Ce premier édifice ne suffit pas longtemps à accueillir la dépouille d'un apôtre dont la réputation ne cessait de grandir. En quelques décennies, trois empereurs ultérieurs — Valentinien II, Théodose Ier et Arcadius — financèrent conjointement une basilique bien plus vaste, achevée vers 400 apr. J.-C., qui demeurerait, avec des ajouts et restaurations périodiques, essentiellement le même édifice que les pèlerins visitèrent pendant les quatorze siècles suivants. Au Moyen Age, elle comptait parmi les plus grandes et les plus vénérées églises de Rome, seconde en prestige après Saint-Pierre seulement, et elle survit dans des descriptions écrites et dans quelques œuvres d'art conservées comme une extraordinaire capsule temporelle de la Rome chrétienne primitive — jusqu'à ce qu'une seule nuit de 1823 change tout.
L'incendie de 1823
Les détails sont presque banals au regard de ce qui fut perdu : un ouvrier réparant la couverture de plomb du toit laissa des braises sans surveillance en terminant son service le 15 juillet 1823. Pendant la nuit, le feu se propagea à travers l'ancienne charpente de bois et consuma presque toute la basilique, ne laissant guère plus que l'abside, l'arc de triomphe et quelques chapelles debout parmi les ruines. Le pape Pie VII, gravement malade, n'aurait, dit-on, jamais été informé de l'ampleur complète des dégâts avant sa mort quelques semaines plus tard — ses conseillers craignant que la nouvelle ne la précipite.

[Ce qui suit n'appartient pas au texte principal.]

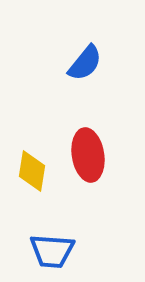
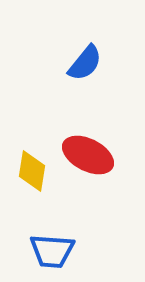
red ellipse: rotated 54 degrees counterclockwise
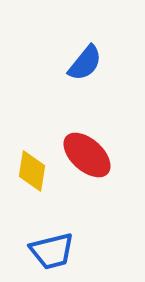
red ellipse: moved 1 px left; rotated 15 degrees clockwise
blue trapezoid: rotated 18 degrees counterclockwise
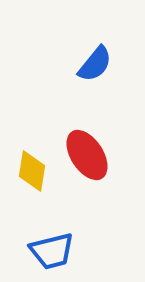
blue semicircle: moved 10 px right, 1 px down
red ellipse: rotated 15 degrees clockwise
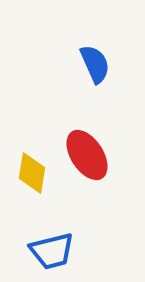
blue semicircle: rotated 63 degrees counterclockwise
yellow diamond: moved 2 px down
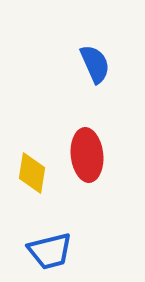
red ellipse: rotated 27 degrees clockwise
blue trapezoid: moved 2 px left
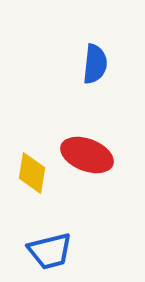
blue semicircle: rotated 30 degrees clockwise
red ellipse: rotated 63 degrees counterclockwise
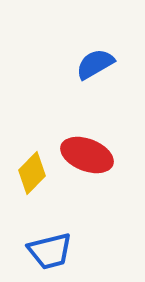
blue semicircle: rotated 126 degrees counterclockwise
yellow diamond: rotated 36 degrees clockwise
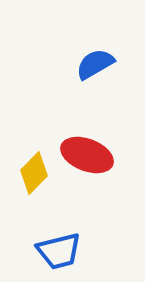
yellow diamond: moved 2 px right
blue trapezoid: moved 9 px right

Ce qui suivit fut l'une des grandes œuvres de restauration architecturale du XIXe siècle, traitée moins comme une rénovation que comme un devoir religieux. Le pape Léon XII et ses successeurs lancèrent une collecte de fonds internationale, recueillant des dons de souverains et de communautés catholiques du monde entier, y compris des dons d'albâtre du vice-roi ottoman d'Egypte et des colonnes de malachite et de lapis-lazuli du tsar Nicolas Ier de Russie — un rare moment de coopération œcuménique autour d'un projet que le monde chrétien tout entier reconnaissait comme une perte commune. La reconstruction suivit d'aussi près que possible le plan et le dessin général de la basilique détruite, et l'église reconstruite fut formellement consacrée par le pape Pie IX en 1854, plus de trente ans après l'incendie.

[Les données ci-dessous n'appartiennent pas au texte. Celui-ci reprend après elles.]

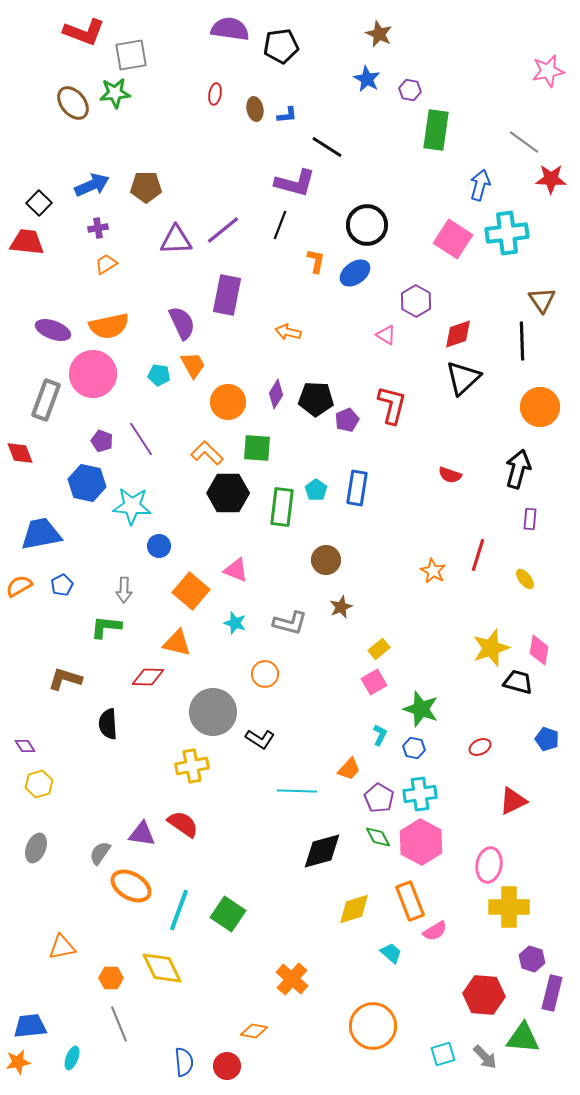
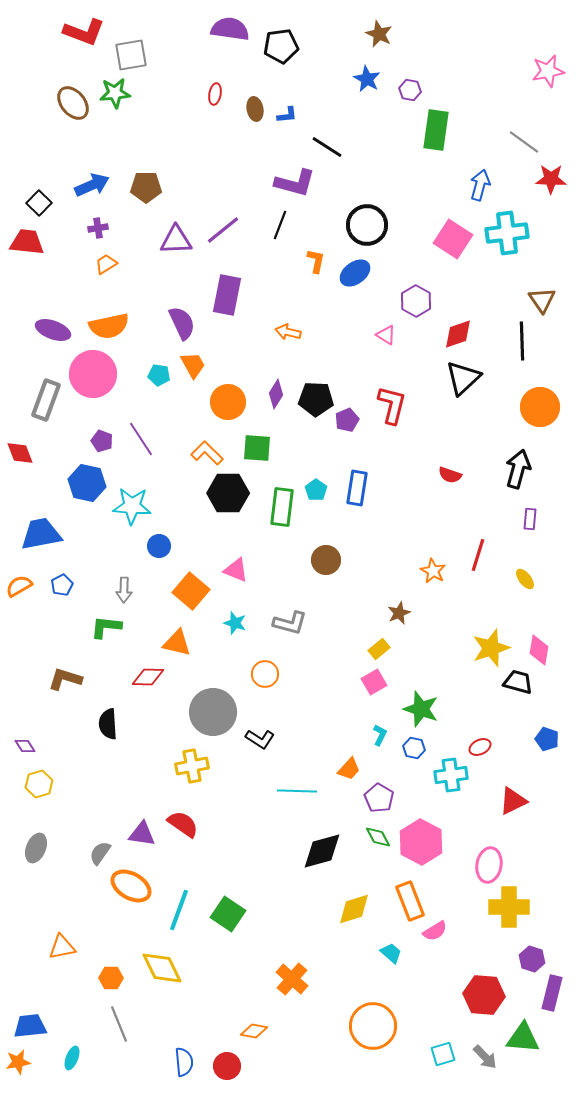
brown star at (341, 607): moved 58 px right, 6 px down
cyan cross at (420, 794): moved 31 px right, 19 px up
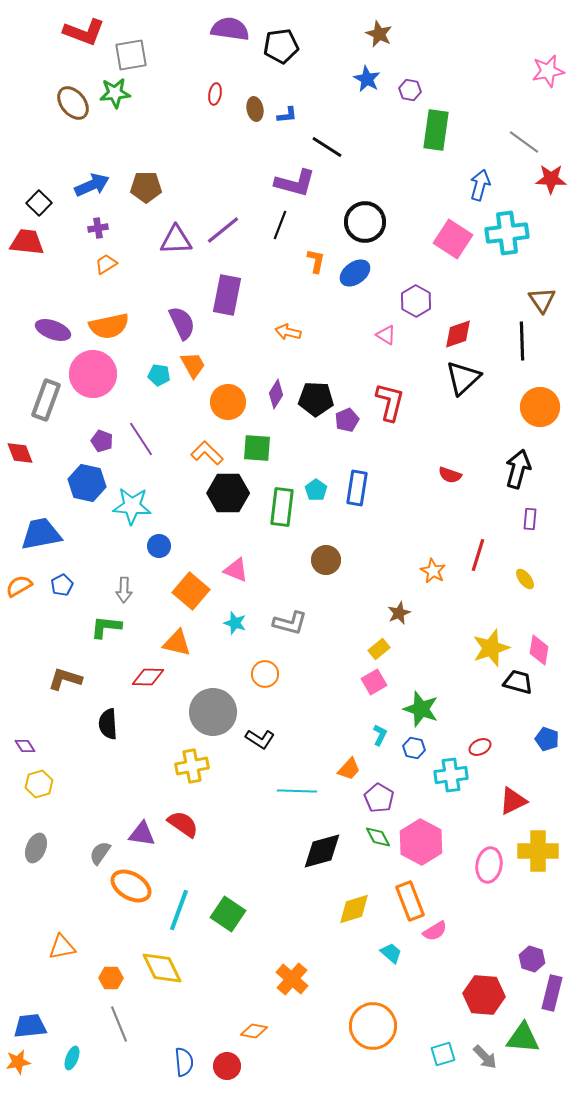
black circle at (367, 225): moved 2 px left, 3 px up
red L-shape at (392, 405): moved 2 px left, 3 px up
yellow cross at (509, 907): moved 29 px right, 56 px up
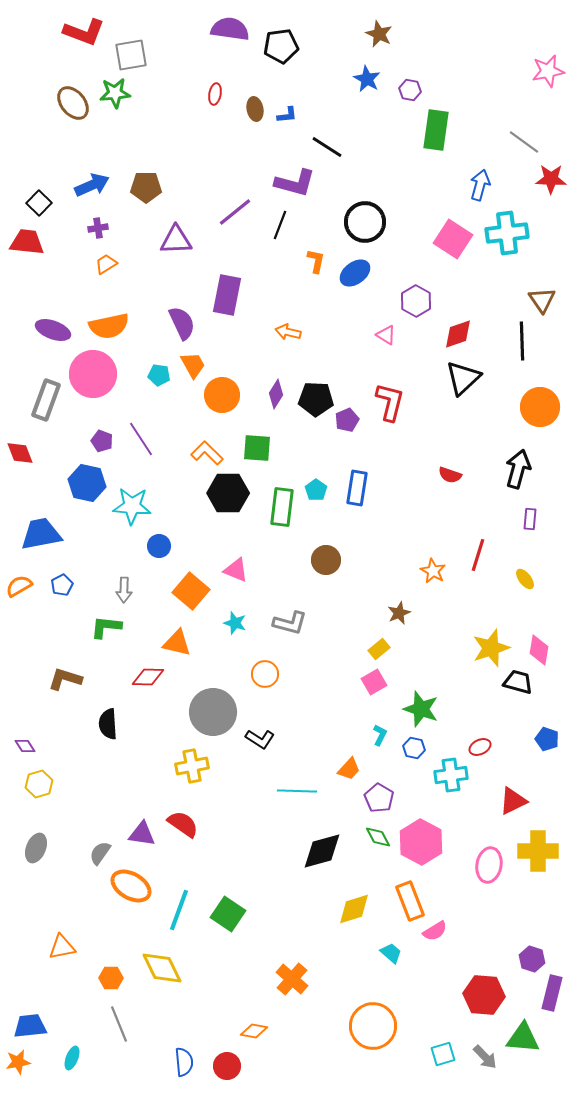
purple line at (223, 230): moved 12 px right, 18 px up
orange circle at (228, 402): moved 6 px left, 7 px up
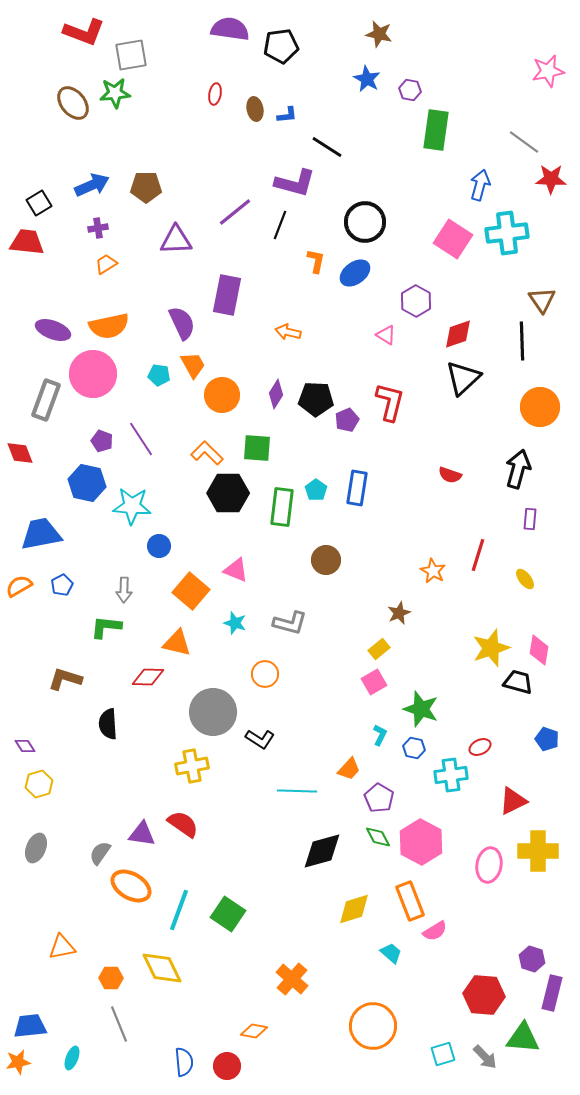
brown star at (379, 34): rotated 12 degrees counterclockwise
black square at (39, 203): rotated 15 degrees clockwise
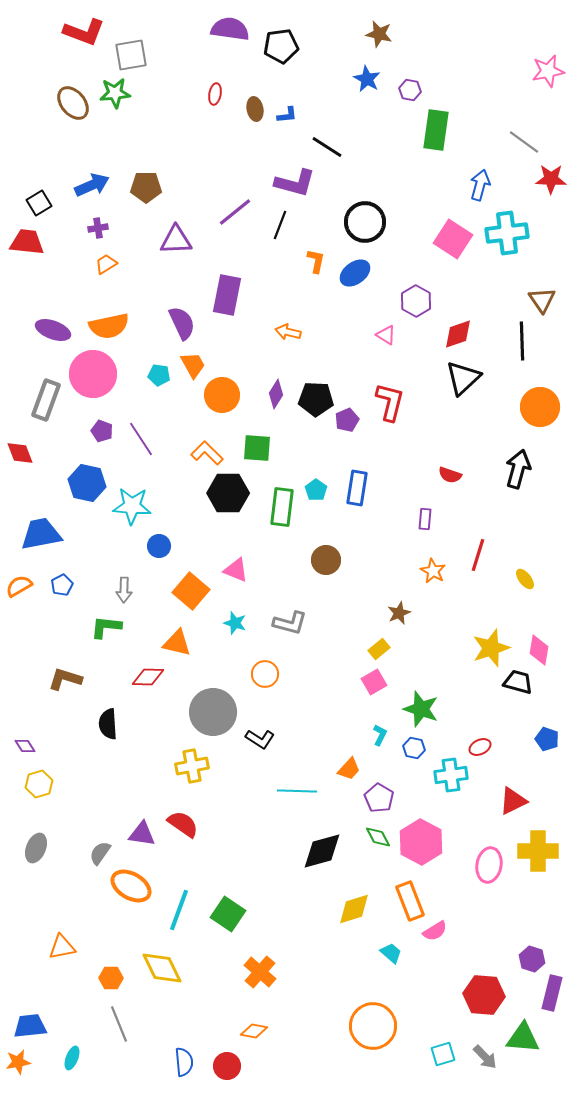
purple pentagon at (102, 441): moved 10 px up
purple rectangle at (530, 519): moved 105 px left
orange cross at (292, 979): moved 32 px left, 7 px up
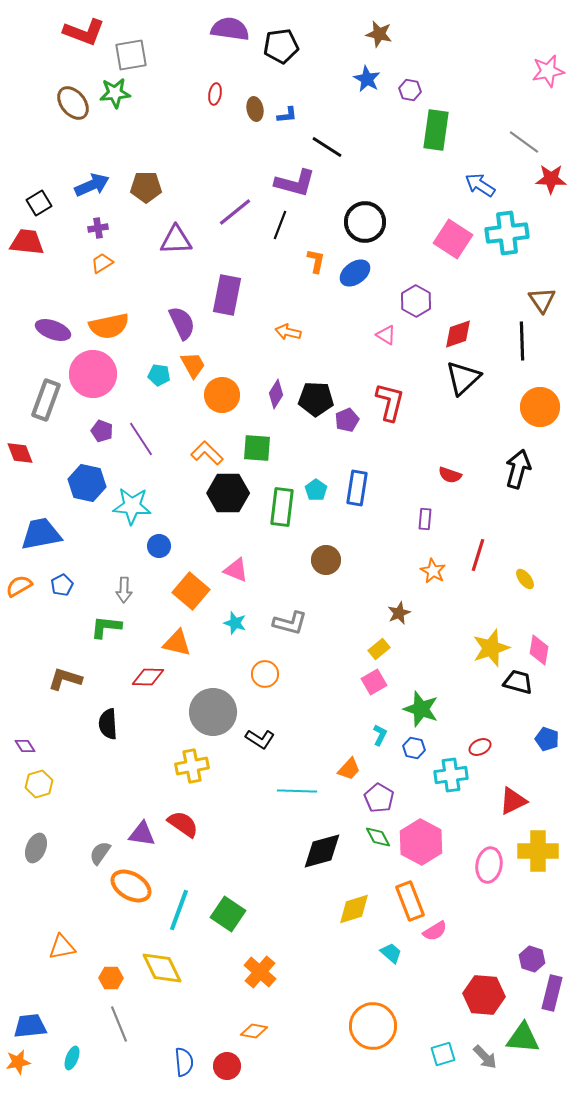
blue arrow at (480, 185): rotated 72 degrees counterclockwise
orange trapezoid at (106, 264): moved 4 px left, 1 px up
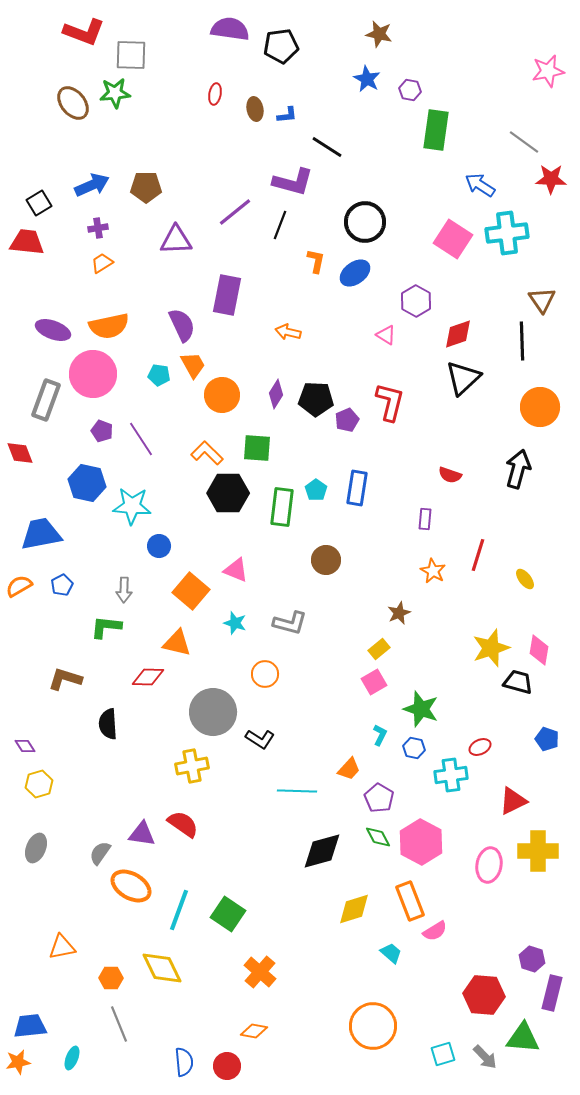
gray square at (131, 55): rotated 12 degrees clockwise
purple L-shape at (295, 183): moved 2 px left, 1 px up
purple semicircle at (182, 323): moved 2 px down
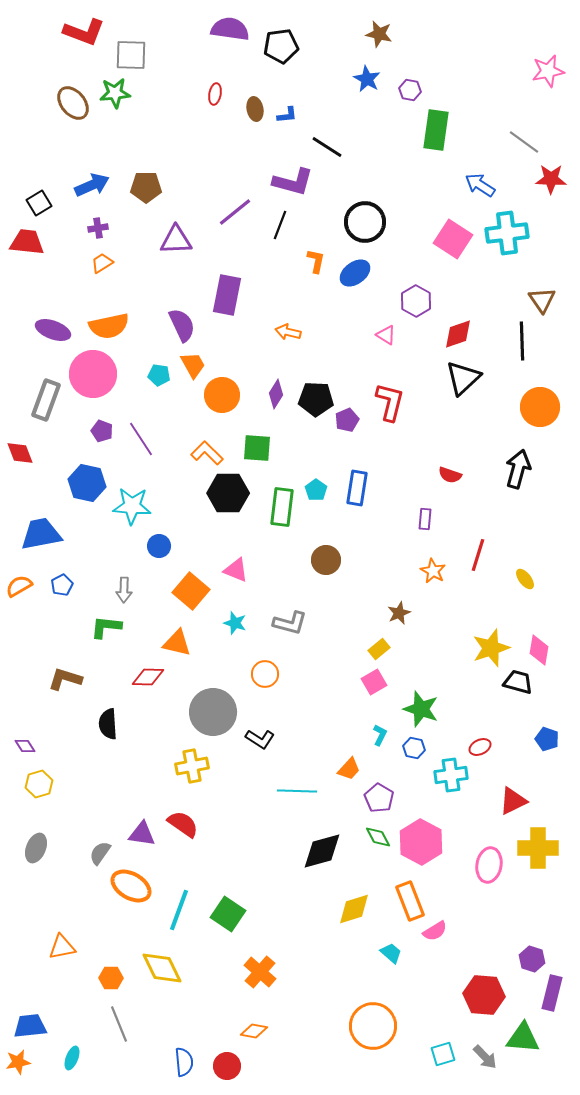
yellow cross at (538, 851): moved 3 px up
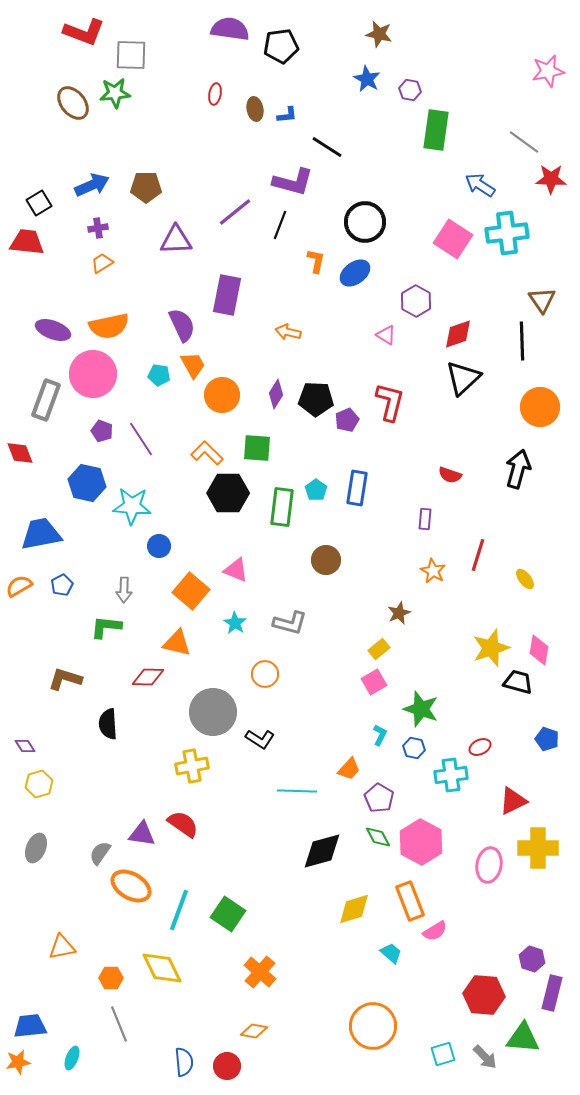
cyan star at (235, 623): rotated 15 degrees clockwise
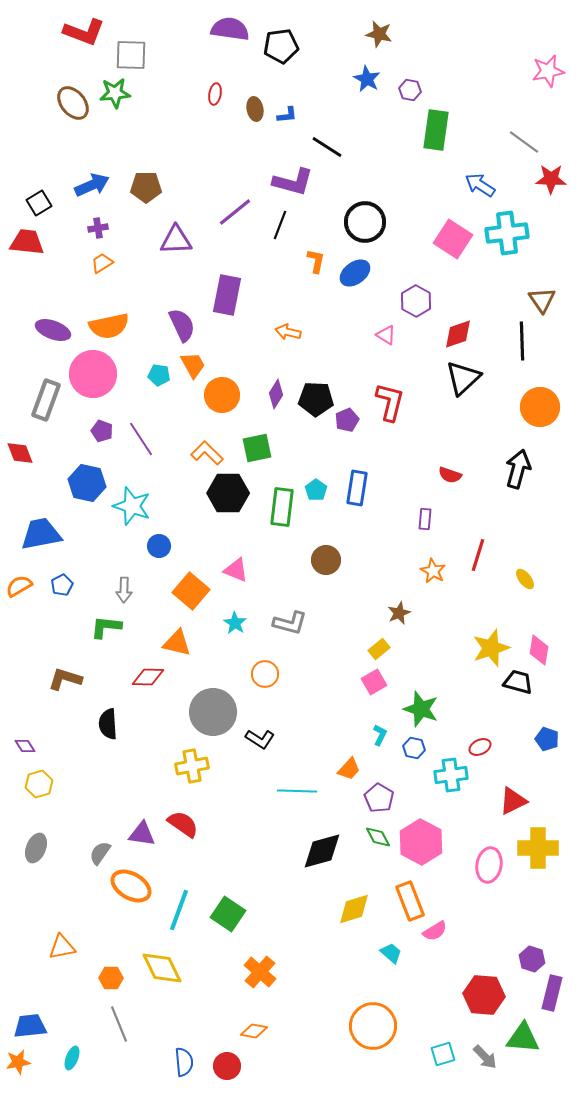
green square at (257, 448): rotated 16 degrees counterclockwise
cyan star at (132, 506): rotated 15 degrees clockwise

Ce qui a survécu aux flammes
Tout ne fut pas perdu. L'arc de triomphe à l'entrée de la nef, orné de mosaïques du Ve siècle offertes par la noble romaine Galla Placidia, survécut en grande partie intact et demeure aujourd'hui l'une des œuvres d'art les plus anciennes et les plus importantes de l'édifice, représentant le Christ en majesté entouré des symboles des quatre évangélistes. Le cloître bénédictin attenant, bâti au XIIIe siècle dans le style cosmatesque caractéristique — motifs géométriques incrustés de pierre et de verre coloré propres aux ateliers médiévaux romains — échappa lui aussi presque entièrement à l'incendie et est considéré comme l'un des plus beaux exemples conservés de ce genre en Italie.

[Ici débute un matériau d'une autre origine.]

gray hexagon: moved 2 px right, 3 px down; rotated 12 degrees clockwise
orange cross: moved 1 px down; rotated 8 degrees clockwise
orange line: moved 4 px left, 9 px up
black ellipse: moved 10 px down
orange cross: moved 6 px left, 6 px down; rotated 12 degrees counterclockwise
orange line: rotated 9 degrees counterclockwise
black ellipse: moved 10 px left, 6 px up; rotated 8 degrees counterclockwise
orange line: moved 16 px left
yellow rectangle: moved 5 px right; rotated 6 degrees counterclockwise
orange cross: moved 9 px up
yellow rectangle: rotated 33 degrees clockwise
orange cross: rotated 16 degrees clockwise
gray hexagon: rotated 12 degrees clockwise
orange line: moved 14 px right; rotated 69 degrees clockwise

A l'intérieur de la nef reconstruite, les visiteurs marchent sous une bande continue de médaillons en mosaïque représentant chaque pape de l'histoire de l'Eglise, disposés en séquence ininterrompue le long des murs supérieurs — une tradition maintenue et prolongée depuis l'époque médiévale. Une légende populaire, impossible à vérifier et presque certainement plus mythe que prophétie, veut que lorsque la frise n'aura plus de place pour un nouveau portrait, le monde touchera à sa fin ; en pratique, l'espace fut agrandi lors de la reconstruction du XIXe siècle précisément pour accueillir des siècles de papes supplémentaires, ce qui retire un peu de son suspense à cette histoire.
Ce qui repose sous l'autel
La confirmation la plus significative de l'ancienne tradition de la basilique n'est pas venue de la restauration mais de l'archéologie. En 2006, des archéologues du Vatican achevèrent des fouilles sous le maître-autel et mirent au jour un vaste sarcophage de marbre, daté d'au moins le IVe siècle, portant l'inscription latine « PAULO APOSTOLO MART » — « Paul, apôtre et martyr ». Le sarcophage lui-même n'a pas été ouvert pour un examen scientifique complet, mais les chercheurs ont pu y insérer une sonde et ont identifié des traces d'os, d'encens et de tissu compatibles avec une sépulture ancienne. Comme pour l'identification traditionnelle des restes de Pierre à la basilique Saint-Pierre, l'Eglise considère cela comme un solide indice à l'appui d'une tradition très ancienne, plutôt que comme un dossier scientifique définitivement clos — une distinction qui mérite d'être retenue, puisque la foi en la sépulture de Paul en ce lieu précède de loin toute confirmation archéologique et n'en dépend pas.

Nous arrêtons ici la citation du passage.